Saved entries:
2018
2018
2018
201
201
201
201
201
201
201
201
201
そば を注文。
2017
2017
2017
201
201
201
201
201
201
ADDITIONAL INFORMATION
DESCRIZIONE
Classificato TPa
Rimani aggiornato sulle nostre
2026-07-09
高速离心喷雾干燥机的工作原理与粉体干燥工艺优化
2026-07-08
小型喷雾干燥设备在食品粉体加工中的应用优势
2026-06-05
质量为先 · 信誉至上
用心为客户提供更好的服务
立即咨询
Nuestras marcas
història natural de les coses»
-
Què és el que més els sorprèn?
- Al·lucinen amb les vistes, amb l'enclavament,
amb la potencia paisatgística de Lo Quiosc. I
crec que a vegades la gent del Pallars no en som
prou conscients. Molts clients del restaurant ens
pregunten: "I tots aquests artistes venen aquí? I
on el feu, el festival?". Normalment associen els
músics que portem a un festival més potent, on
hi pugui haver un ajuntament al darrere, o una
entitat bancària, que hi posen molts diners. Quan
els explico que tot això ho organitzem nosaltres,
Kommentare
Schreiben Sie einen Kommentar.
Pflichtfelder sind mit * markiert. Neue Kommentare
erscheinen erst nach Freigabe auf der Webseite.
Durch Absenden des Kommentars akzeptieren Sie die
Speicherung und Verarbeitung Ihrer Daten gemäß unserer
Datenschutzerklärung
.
==
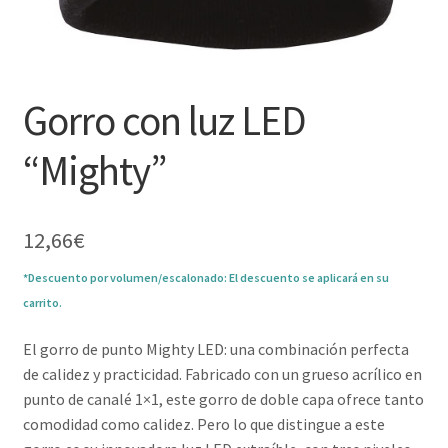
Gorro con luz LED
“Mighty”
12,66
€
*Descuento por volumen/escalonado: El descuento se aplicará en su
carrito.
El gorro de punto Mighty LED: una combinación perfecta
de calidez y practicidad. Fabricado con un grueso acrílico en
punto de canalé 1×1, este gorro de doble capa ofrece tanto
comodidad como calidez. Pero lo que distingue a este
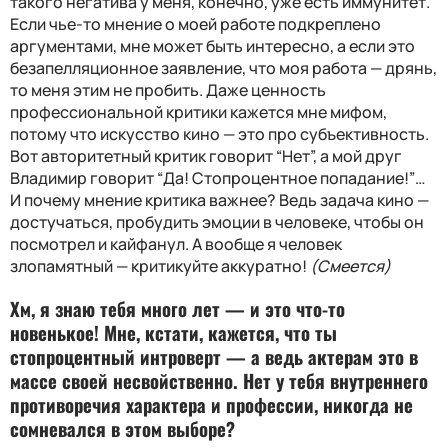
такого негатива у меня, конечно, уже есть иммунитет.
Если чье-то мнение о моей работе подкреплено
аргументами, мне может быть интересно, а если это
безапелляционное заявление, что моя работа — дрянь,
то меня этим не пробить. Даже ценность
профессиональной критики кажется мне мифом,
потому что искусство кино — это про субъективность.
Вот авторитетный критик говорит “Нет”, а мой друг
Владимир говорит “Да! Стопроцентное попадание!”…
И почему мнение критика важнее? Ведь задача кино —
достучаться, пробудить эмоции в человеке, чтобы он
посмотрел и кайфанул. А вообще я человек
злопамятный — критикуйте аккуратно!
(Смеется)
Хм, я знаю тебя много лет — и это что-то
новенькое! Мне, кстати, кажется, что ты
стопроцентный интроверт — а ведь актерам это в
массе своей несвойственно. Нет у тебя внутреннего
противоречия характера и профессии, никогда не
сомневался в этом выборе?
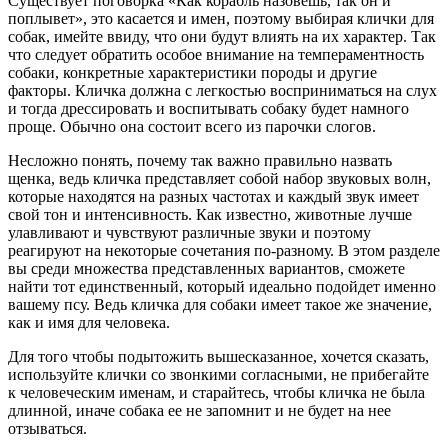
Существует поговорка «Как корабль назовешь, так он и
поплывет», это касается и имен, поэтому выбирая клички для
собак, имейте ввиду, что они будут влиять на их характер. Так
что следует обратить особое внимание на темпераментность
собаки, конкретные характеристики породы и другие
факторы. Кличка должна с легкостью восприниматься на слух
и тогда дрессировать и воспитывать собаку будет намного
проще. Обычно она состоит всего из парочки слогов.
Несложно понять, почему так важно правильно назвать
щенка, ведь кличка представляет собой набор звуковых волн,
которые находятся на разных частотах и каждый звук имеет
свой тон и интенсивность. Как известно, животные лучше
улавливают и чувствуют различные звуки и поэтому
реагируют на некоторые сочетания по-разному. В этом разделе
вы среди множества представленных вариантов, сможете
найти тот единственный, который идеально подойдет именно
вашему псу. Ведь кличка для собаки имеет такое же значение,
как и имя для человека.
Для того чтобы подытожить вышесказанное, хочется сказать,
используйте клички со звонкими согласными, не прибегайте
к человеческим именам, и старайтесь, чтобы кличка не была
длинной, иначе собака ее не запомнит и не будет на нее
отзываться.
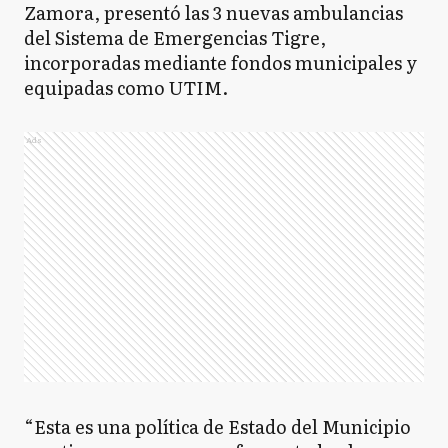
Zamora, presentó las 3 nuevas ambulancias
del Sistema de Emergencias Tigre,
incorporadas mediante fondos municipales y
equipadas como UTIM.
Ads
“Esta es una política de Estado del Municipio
...
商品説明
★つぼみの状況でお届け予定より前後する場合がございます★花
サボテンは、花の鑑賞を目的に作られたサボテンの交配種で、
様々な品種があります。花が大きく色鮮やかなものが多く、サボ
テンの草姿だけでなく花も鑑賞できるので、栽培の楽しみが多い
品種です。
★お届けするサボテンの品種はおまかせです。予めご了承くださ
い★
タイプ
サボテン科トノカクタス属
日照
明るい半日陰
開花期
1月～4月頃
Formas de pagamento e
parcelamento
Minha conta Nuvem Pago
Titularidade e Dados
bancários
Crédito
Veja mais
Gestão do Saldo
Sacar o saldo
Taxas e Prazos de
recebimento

(Task details) Of the lines above, quote exactly those from the one with "злопамятный — критикуйте аккуратно!" through the one with "выбирая клички для", ends included; pictures stay out.

(Solution to this problem)
злопамятный — критикуйте аккуратно!
(Смеется)
Хм, я знаю тебя много лет — и это что-то
новенькое! Мне, кстати, кажется, что ты
стопроцентный интроверт — а ведь актерам это в
массе своей несвойственно. Нет у тебя внутреннего
противоречия характера и профессии, никогда не
сомневался в этом выборе?
Существует поговорка «Как корабль назовешь, так он и
поплывет», это касается и имен, поэтому выбирая клички для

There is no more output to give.